One of the advantages of sequencing a sample to greater depth is the detection of additional microRNAs. Previous work by Alon et al. (2011) found that the number of microRNAs detected in mouse and human heart and brain samples, which were sequenced to a depth between 1 and 10 million, followed a Zipf's law with an exponential cutoff. In this study, we sequenced samples to an even greater depth (up to 49.4 million aligned reads in the 1-plex) and similarly found that the log₂ number of reads aligning to microRNA loci was highly correlated to the number of detected microRNAs in human lung (R = 0.96) suggesting a power-law relationship. Furthermore, the microRNA detection rate remained strongly associated with sequencing depth even while controlling for multiplex. These observations suggest that sequencing depth is the primary factor in low abundance microRNA detection. The additional microRNAs detected with increased sequencing depth reads tended to fall in the range of expression which had lower fold change reproducibility (e.g., average expression <1 RPM).
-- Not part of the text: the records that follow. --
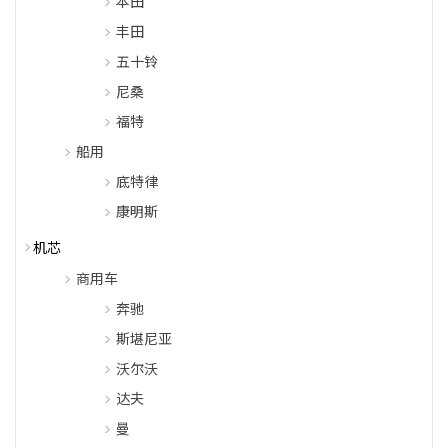
本田
丰田
五十铃
尼桑
福特
船用
底特律
康明斯
机芯
商用车
奔驰
斯堪尼亚
沃尔沃
达夫
曼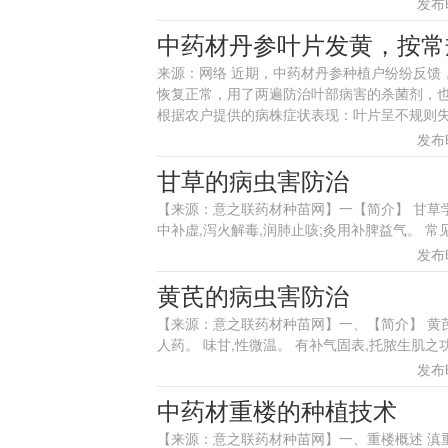
发布时
中药材丹参叶片发黄，按常
来源：网络 近期，中药材丹参种植户纷纷反馈
恢复正常，用了两遍防治叶部病害的杀菌剂，
根据农户提供的病株症状表现：叶片呈不规则失绿
发布时
甘草的病虫害防治
【来源：意之联药材种苗网】一【简介】 甘草学名 Gly
中补虚,泻火解毒,润肺止咳;灸用补脾益气。 常见病害有:1
发布时
黄芪的病虫害防治
【来源：意之联药材种苗网】一、【简介】 黄芪学名 A
人药。 味甘,性微温。 有补气固表,托脓生肌之功能。常见
发布时
中药材重楼的种植技术
【来源：意之联药材种苗网】一、重楼概述 滇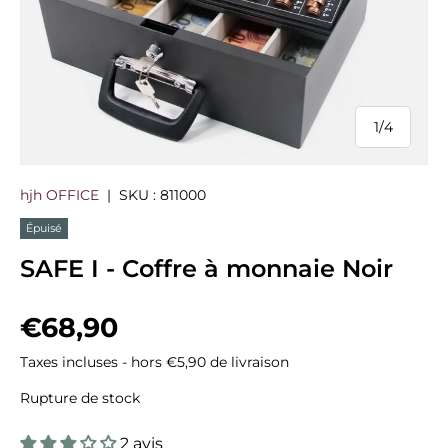
1
/
4
de
hjh OFFICE
|
SKU :
811000
Épuisé
SAFE I - Coffre à monnaie Noir
Prix habituel
€68,90
Taxes incluses - hors €5,90 de livraison
Rupture de stock
2 avis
Therefore, independent validation may be required to be confident in their differential expression estimates with respect to biological phenotypes.

Finally, we examined the trade-off between using a fixed amount of sequencing to achieve either higher sequencing depth or profile larger numbers of samples by measuring our ability to detect differentially expressed microRNAs in different sample sets of varying sizes and average sequencing depths per sample. Higher average expression, larger fold changes, and larger sample sizes all contributed to increased sensitivity. For microRNAs with lower expression, only relatively large fold changes could be detected with high sensitivity potentially owing to the increased sampling noise inherent at this level of expression. In studies examining microRNA expression in complex and heterogeneous clinical cohorts, the fold changes between case and control groups may be relatively small and thus not easily detectable at lower expression levels even with greater sequencing depth. Additionally, when examining microRNAs with higher expression, larger sample sizes clearly out performed smaller sample sizes at detecting smaller fold changes. These observations collectively indicate that increasing the sample size is the most beneficial factor in increasing the power to detect the majority of differentially expressed microRNAs in clinical cohorts.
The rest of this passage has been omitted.